Juillet 1941 : « Je préfèrerais vous parler de vive voix […] on s’aperçoit qu’on a de grosses illusions sur les chantiers de jeunesse : les chefs ont le droit de porter deux galons […] on doit les saluer […] ils sont chefs et non plus jeune. »

Septembre 1941 : « Nous avons eu un culte avec le Pasteur Nicolas, il nous a donné des tas de nouvelles […] En Alsace, les jeunes doivent faire partie de la Jeunesse Hitlérienne […] Aucune liberté de pensée, c’est l’Inquisition en plein ».

A noter :

  • Le terme « Inquisition » qui rappelle les atteintes à la Liberté de conscience des cathares puis des protestants.
  • Les filières de renseignement du pasteur Nicolas sont les mêmes que celles du pasteur Cook.

Rentrés dans le Tarn, les jumeaux Fuchs travailleront dans une branche du réseau anglais Buckmaster qui sera malheureusement démantelée par une trahison. Ils « monteront » à Vabre en janvier 1943, avec leurs amis Jacques et Louis Cèbe, en même temps que le réfugié lorrain Marc Schoenenberger.

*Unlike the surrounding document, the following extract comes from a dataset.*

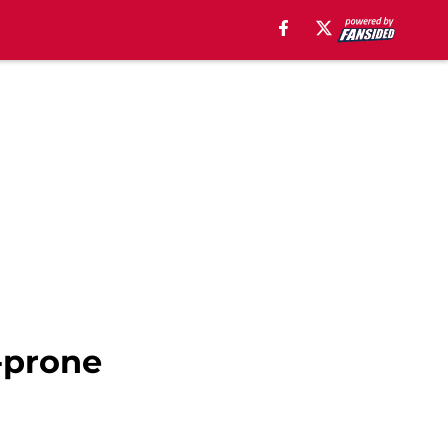
-prone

Le maquis de buis qui entoure la jasse fournit d’excellents bois à sculpter.

La jasse de la Courrégé, premier maquis d’attente du C.F.L. 10 de Vabre.La jasse a une belle porte, mais pas de fenêtre ! Les branches du gros chêne servent de tour de guet.
Dessinée par Édith, la sœur des deux jumeaux Fuchs.

Louis Cèbe qui est du pays (sa famille habite le château de Ferrières et abritera en 1944 le S.R. départemental du D.M.R. 4) fabrique en buis d’indispensables louches et fourchettes. Son frère Jacques est photographe. C’est pourquoi il manque souvent sur les photos prises à la jasse en 1943.

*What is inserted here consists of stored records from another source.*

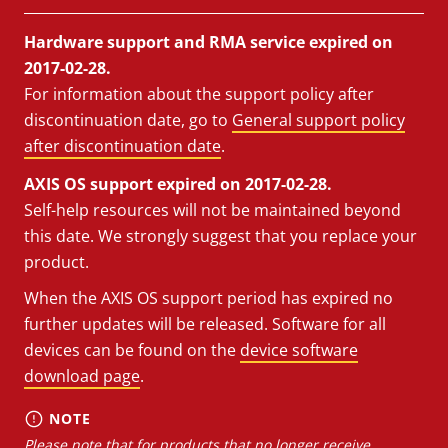
Hardware support and RMA service expired on
2017-02-28.
For information about the support policy after
discontinuation date, go to
General support policy
after discontinuation date
.
AXIS OS support expired on 2017-02-28.
Self-help resources will not be maintained beyond
this date. We strongly suggest that you replace your
product.
When the AXIS OS support period has expired no
further updates will be released. Software for all
devices can be found on the
device software
download page
.
NOTE
Please note that for products that no longer receive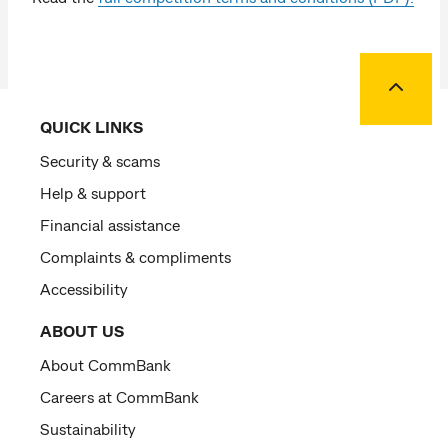
Back to
QUICK LINKS
Security & scams
Help & support
Financial assistance
Complaints & compliments
Accessibility
ABOUT US
About CommBank
Careers at CommBank
Sustainability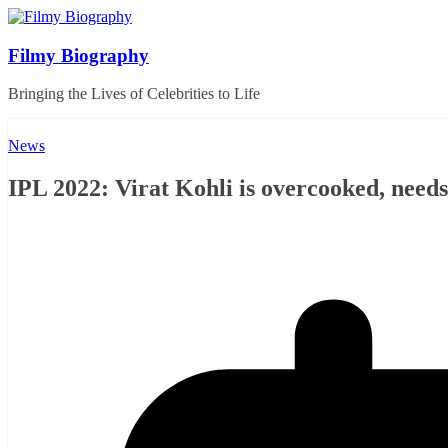
Skip
to
content
Filmy Biography
Bringing the Lives of Celebrities to Life
News
IPL 2022: Virat Kohli is overcooked, needs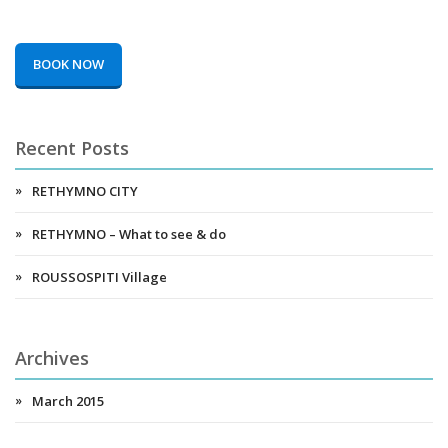
BOOK NOW
Recent Posts
RETHYMNO CITY
RETHYMNO – What to see & do
ROUSSOSPITI Village
Archives
March 2015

Edgard se fait sculpteur d’objets miniaturisés :

St-Georges terrassant le dragon. Boucle de ceinturon sculptée en buis par Edgard Fuchs, scout et maquisard.

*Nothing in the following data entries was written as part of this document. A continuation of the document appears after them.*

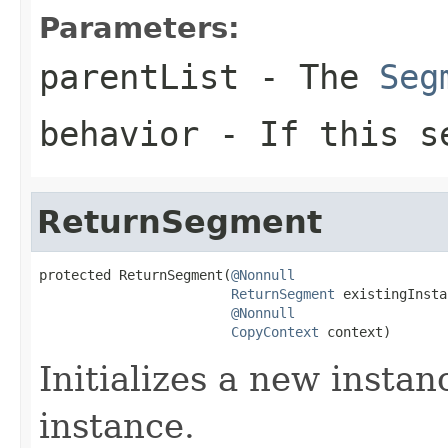
Parameters:
parentList
- The
Seg
behavior
- If this se
ReturnSegment
protected ReturnSegment(
@Nonnull
ReturnSegment
 existingInsta
@Nonnull
CopyContext
 context)
Initializes a new instan
instance.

Saint-Georges est le patron symbolique du scoutisme, mouvement de jeunesse international fondé en 1911 par le général anglais Baden-Powell.

La fête de la Saint-Georges réunissait dès avant la guerre de 39-45 les chefs des différentes branches du scoutisme en France : Éclaireurs Unionistes (protestants), Éclaireurs Israélites (juifs), Éclaireurs de France (neutres), et Scouts de France (catholiques).

Reproduction en miniature et en buis du violon de René Fuchs par son frère Edgard. Photo agrandie, prise un demi-siècle plus tard. Le buis c’est solide !

Les premiers jeunes des maquis de Vabre sont tous des membres du scoutisme, et les jasses camouflées en lieux de camps scouts ravitaillés, protégés par la population voisine et surveillés par des gendarmes complices !

Les jumeaux Fuchs et Louis Cèbe sur le toit de la jasse de la Courrégé, février 1943.

Ils portent leur foulard d’Éclaireurs Unionistes qui leur permettait éventuellement de camoufler leur condition de réfractaires au S.T.O. en celle de campeurs scouts.